# Try it
Since pictures are not part of the copy, please output only the lines from the one with "tek fiyatla, 1-3 iş günü içinde yayına" through the end of the data below, exactly as written.
*** Opening of Exercise material ***
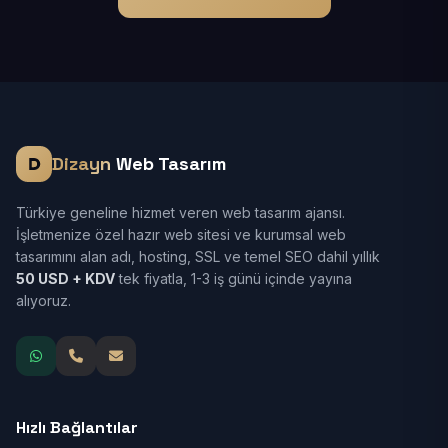
Dizayn
Web Tasarım
Türkiye geneline hizmet veren web tasarım ajansı.
İşletmenize özel hazır web sitesi ve kurumsal web
tasarımını alan adı, hosting, SSL ve temel SEO dahil yıllık
50 USD + KDV
tek fiyatla, 1-3 iş günü içinde yayına
alıyoruz.
Hızlı Bağlantılar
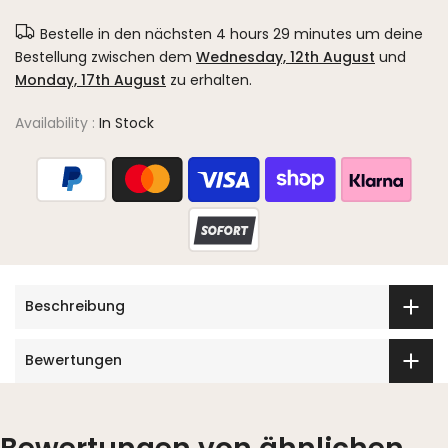
Bestelle in den nächsten
4 hours 29 minutes
um deine
Bestellung zwischen dem
Wednesday, 12th August
und
Monday, 17th August
zu erhalten.
Availability :
In Stock
Beschreibung
Bewertungen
*** Close of Exercise material ***
# Solution
tek fiyatla, 1-3 iş günü içinde yayına
alıyoruz.
Hızlı Bağlantılar
Bestelle in den nächsten
4 hours 29 minutes
um deine
Bestellung zwischen dem
Wednesday, 12th August
und
Monday, 17th August
zu erhalten.
Availability :
In Stock
Beschreibung
Bewertungen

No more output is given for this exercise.